Materials & Design (Dec 2021)
Optimal design of microwave absorber using novel variational autoencoder from a latent space search strategy
Abstract
This paper introduces a new objective-driven design method based on deep learning for meta-structure absorber for X-band (8–12 GHz) application. The method consists of three steps; at Step 1, developing a simulator to predict a spectrum of microwave from a conductive layer of absorber as an image input, at Step 2, designing an autoencoder network to take the patterns as input and outputs the same pattern, at Step 3, making an inverse design method for a new pattern under a given goal (spectrum). The proposed method was verified by comparing with the reflectance spectrum calculated by FDTD on the designed absorber with an optimal conductive pattern layer.
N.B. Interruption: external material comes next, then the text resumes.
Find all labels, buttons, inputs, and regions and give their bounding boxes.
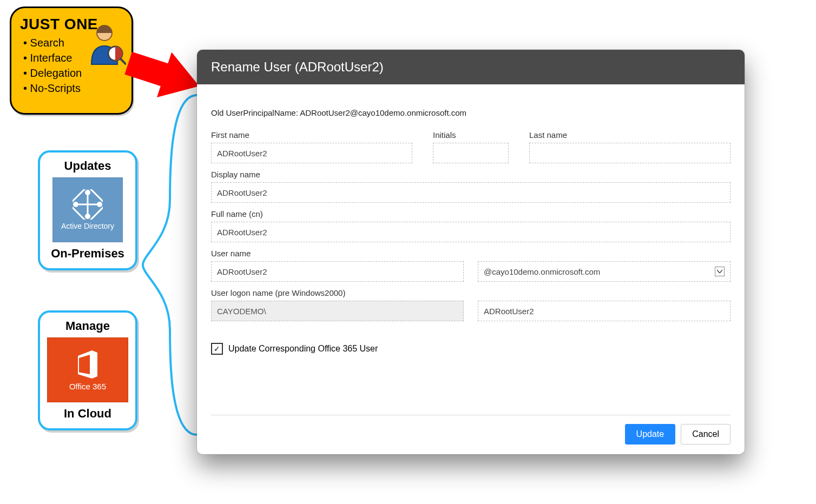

For the effective training of a general random-like pixel patterns, the variational autoencoder (VAE) that uses a new adaptive annealing loss and a symmetricity layer block in VAE decoder is suggested to improve the training performance. The covariance Matrix Adaptation Evolution Strategy (CMA-ES) which searches the optimal pattern in the VAE latent space is used for suggesting the candidates of the optimal pattern. The proposed method can find an optimal absorber with minimum −16 dB reflectance in X-band that exceed the best absorption among all the training samples obtained by FDTD.